* **What to produce**
Return every line from the one with "dita spasa vista la pres" through the one with "Maioricarum XXVIII mensis feb", inclusive, exactly as it appears below.

━━━━

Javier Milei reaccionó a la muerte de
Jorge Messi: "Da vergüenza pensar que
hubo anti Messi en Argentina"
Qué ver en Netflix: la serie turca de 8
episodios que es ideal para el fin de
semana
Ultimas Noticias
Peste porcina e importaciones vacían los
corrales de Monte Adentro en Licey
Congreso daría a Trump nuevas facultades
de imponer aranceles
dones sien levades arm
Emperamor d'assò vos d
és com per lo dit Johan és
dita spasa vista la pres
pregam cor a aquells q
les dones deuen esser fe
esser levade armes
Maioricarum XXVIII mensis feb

━━━━

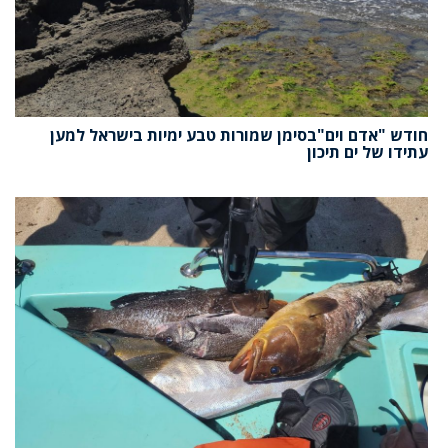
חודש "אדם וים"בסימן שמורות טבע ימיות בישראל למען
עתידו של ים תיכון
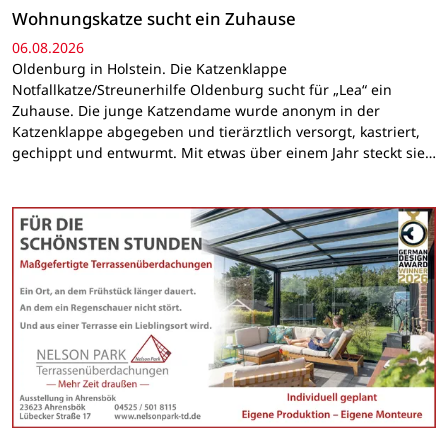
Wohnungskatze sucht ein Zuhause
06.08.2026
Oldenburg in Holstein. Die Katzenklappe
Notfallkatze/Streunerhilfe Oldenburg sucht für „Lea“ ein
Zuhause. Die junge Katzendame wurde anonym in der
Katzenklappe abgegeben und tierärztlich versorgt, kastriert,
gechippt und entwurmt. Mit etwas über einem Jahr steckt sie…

━━━━

* **Solution to the exercise**
dita spasa vista la pres
pregam cor a aquells q
les dones deuen esser fe
esser levade armes
Maioricarum XXVIII mensis feb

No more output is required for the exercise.